The politically motivated Hanger 'pink batts' royal commission, in its eagerness to condemn the previous Government, ignored seven vital issues in its "glaringly unfair" report, writes Alan Austin.
FORMER PRIME MINISTER MALCOLM FRASER warned that the Royal Commission into the home insulation program (HIP) would be political ‘payback’.
Headlines following yesterday’s release of Commissioner Ian Hanger’s report have certainly been as damaging to Labor as those Tony Abbott has fomented for five years.
But, disturbingly, the report has not addressed at least seven critical issues — all with political impact.
One. To what extent did the scheme achieve its objectives? Was the HIP the reason – or part of the reason – Australia averted the recession which loomed in every developed country in 2008 and which eventuated everywhere except Australia and Poland?
Those who say it was include Australia’s Treasury, Nobel Prize-winning economist Joseph Stiglitz of Columbia University, UNICEF consultant Bruno Martorano, Sydney University’s Professor Rodney Rodney Tiffen, Australian Trade Commission’s Tim Harcourt and Lowy Institute for International Policy director Mark Thirlwell.
None of these was called to testify, nor was any other authority on fiscal stimulus. This vital question remains unanswered.
Two. The need for speed. The Commissioner was highly critical of the rapidity of the implementation:
‘An important theme of this Report is that the HIP’s formulation and implementation was unduly rushed.’ [para 2.3.1]
But what would have been the quantum of deaths had Australia’s negative 2008 fourth quarter of GDP growth become two negative quarters, or three, or four?
The Commissioner was aware of the impact of financial stress on individuals, as shown in his section on the program’s sudden termination:
‘Another pre-existing business owner has had a heart attack and other health issues which he attributes to the “worry”.’ [para 13.4.58.2]
Hanger was alerted to the findings of a study in the September 2013 British Medical Journal showing the mortality caused directly by the recession in 54 countries in Europe and North America:
‘We found a clear rise in suicide after the 2008 global economic crisis; there were about 4,900 excess suicides in the year 2009 alone compared with those expected based on previous trends (2000-07).’
So, if one person suffering a major health crisis is worth considering — what about an entire nation impacted by recession, with recorded deaths abroad in the thousands?
‘It is no function of mine to question whether, in a general sense, such urgency for economic stimulus was justified.’ [para 1.1.15]
Why not?
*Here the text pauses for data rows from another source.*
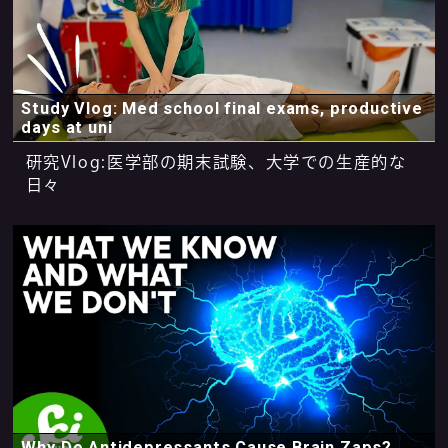
Study Vlog: Med school final exams, productive
days at uni
研究Vlog:医学部の期末試験、大学での生産的な
日々
Why Do Antidepressants Cause Brain Zaps?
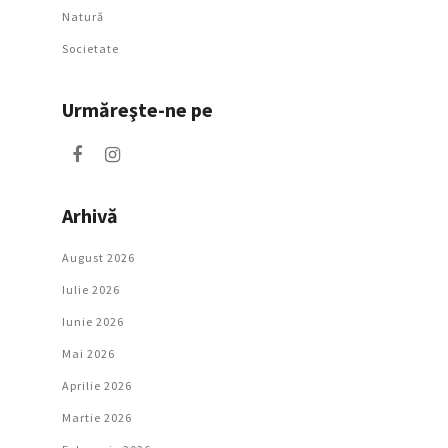
Natură
Societate
Urmăreşte-ne pe
Arhivă
August 2026
Iulie 2026
Iunie 2026
Mai 2026
Aprilie 2026
Martie 2026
Whose function might it be, then?
Three. What was the rate of house fires caused by retrofitted insulation before the HIP started? What was the rate during?
This is the point at which the report seems most glaringly unfair.
Hanger refers in the fires section to detailed research by the CSIRO. So he is aware of the findings. These, as shown transparently by Scott Steel at Crikey, reveal the rate of fires in homes insulated for less than 12 months before the HIP was 47.3 fires per 100,000 homes per year. This fell during the HIP to just 13.9 per 100,000 homes per year — a decline of more than 70%.
Hanger pointedly refused to acknowledge this strong evidence of the efficacy of the HIP.
He does, however, admit:
‘The CSIRO’s analysis of the fire data indicates that the fire incident rate ... is below that which applied before the HIP started.’ [para 12.9.26]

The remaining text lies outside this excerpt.